Wednesday, 26 October 2016 18:38
The clamor for a national lottery is sounding louder in the region.
While in the Cayman Islands, Grand Cayman to be exact, this past weekend, I engaged in an interesting conversation with the Hon. Osbourne Bodden, the Minister of Community Affairs, Youth and Sports for that country.
Acknowledging diplomatically, but without any reservation whatsoever that at this time, in comparing our two countries, the financial challenge the sports program in the Cayman Islands has, is not “likely” as great as The Bahamas, he indicated that a national lottery is the answer for both sister Caribbean nations.
“Since 2000, when I got into (mainstream) politics, I have been lobbying or a national lottery in the Cayman Islands. I am a strong supporter of a lottery and I understand that there is a great need for such a means of consistent money to assist the development of youth and sports.
“It’s an issue though that I admit is a tough one. I have not been able to push it further. In the Cayman Islands, the religious sector has so much influence,” explained Minister Bodden.
He readily was upfront on another factor.

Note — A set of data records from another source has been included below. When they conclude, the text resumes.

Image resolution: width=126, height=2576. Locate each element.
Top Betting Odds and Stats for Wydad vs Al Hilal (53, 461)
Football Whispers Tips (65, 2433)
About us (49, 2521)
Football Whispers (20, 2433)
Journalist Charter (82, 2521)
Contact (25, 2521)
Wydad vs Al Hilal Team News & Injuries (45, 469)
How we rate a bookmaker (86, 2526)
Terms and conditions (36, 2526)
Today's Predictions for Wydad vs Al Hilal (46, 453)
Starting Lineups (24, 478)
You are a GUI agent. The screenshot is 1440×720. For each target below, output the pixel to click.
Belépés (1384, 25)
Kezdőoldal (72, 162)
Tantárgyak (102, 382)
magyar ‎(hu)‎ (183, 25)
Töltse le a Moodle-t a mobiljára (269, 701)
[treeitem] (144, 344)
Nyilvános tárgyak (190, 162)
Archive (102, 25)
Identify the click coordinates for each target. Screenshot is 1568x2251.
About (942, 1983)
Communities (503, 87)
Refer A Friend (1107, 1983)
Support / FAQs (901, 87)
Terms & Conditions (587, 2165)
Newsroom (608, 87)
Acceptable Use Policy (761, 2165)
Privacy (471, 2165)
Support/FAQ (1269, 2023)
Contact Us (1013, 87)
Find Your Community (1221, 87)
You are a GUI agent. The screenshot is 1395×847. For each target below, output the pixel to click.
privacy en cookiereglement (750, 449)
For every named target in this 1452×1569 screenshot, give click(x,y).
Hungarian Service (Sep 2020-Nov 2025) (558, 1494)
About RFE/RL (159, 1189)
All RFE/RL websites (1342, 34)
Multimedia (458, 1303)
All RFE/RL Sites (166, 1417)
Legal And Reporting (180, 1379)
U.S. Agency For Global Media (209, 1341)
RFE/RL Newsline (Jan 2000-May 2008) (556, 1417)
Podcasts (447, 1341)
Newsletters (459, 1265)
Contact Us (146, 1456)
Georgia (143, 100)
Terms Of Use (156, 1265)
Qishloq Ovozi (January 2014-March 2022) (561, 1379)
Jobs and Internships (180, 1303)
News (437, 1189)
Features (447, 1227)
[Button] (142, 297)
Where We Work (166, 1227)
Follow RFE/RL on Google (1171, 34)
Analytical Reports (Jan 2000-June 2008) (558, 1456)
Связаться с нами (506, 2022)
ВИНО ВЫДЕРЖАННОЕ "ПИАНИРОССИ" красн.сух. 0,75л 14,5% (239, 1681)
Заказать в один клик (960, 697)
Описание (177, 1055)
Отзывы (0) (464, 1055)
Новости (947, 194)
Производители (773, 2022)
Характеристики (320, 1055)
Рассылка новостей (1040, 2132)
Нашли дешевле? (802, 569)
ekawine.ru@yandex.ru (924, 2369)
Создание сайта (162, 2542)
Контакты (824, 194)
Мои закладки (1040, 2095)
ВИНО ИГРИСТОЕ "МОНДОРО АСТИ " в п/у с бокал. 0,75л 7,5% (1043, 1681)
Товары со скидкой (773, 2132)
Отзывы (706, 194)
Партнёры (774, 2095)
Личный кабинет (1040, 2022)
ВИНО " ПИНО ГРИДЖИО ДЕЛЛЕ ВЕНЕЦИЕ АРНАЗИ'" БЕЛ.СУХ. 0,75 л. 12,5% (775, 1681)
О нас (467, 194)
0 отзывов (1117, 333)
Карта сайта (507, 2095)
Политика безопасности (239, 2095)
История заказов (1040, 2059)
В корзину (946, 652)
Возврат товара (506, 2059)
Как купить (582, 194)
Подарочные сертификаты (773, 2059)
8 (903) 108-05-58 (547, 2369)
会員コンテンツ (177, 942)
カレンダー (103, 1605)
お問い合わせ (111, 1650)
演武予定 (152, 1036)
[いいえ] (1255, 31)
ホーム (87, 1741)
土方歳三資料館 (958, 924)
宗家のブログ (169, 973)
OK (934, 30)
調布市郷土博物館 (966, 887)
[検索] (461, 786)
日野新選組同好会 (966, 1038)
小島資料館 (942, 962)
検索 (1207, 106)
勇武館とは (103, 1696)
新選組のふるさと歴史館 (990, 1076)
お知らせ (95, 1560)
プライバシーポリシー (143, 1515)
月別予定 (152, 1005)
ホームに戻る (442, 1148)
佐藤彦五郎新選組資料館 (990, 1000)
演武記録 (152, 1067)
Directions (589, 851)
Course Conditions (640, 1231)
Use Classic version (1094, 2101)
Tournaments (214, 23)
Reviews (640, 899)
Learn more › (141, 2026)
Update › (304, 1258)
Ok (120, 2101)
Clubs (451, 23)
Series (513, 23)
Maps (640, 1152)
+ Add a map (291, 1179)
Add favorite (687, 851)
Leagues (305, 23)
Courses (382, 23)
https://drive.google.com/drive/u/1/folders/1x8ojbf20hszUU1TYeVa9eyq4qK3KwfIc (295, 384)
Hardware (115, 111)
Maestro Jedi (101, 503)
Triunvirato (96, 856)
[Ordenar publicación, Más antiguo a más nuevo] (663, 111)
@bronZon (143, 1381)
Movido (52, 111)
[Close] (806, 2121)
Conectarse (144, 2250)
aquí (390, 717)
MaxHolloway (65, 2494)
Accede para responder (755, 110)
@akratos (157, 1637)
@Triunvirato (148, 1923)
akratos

Bodden was quite frank in stating that views on a national lottery differ with his colleagues and those opposed to the Government of The Cayman Islands.
Such is the case in The Bahamas. There is a strong feeling that the Government of The Bahamas, headed by Rt. Hon. Perry Christie is leaning towards a national lottery. This is the government that pushed through the gaming act even though the referendum and the religious fraternity, for the most part, opposed legalizing the numbers game.
This time around, a senior Cabinet Ministeer, Hon. Obie Wilchcombe has come down publicly on the side of a national lottery. He has been loud and clear about his view on the matter in the House of Assembly. In the Official Opposition Free National Movement, Fort Charlotte Member of Parliament Dr. Andre Rollins, a former Gaming Chairman, favors a national lottery also.
Perhaps the climate is more favorable to test the market in a meaningful way, at this moment in time.
I see it as something quite necessary. There is nothing Un-Godly about a national lottery, I submit. At a time when the nation is struggling financially, the national debt is mounting because of the need the borrow, sticking one’s head in the sand, just won’t do.
A national lottery would foster a greater funding base for sports, culture and youth. Those areas within our society are essential to nation building. The truth be told though, if they are not financially fortified signficantly, there will be lost opportunities for development.
Minister Wilchcombe sees the light.So does the loquacious one, Dr. Andre Rollins. Across the way, the sports czar in our sister island group of the Caymans, is a proponent of a national lottery.
In The Bahamas, today, that is the way to go.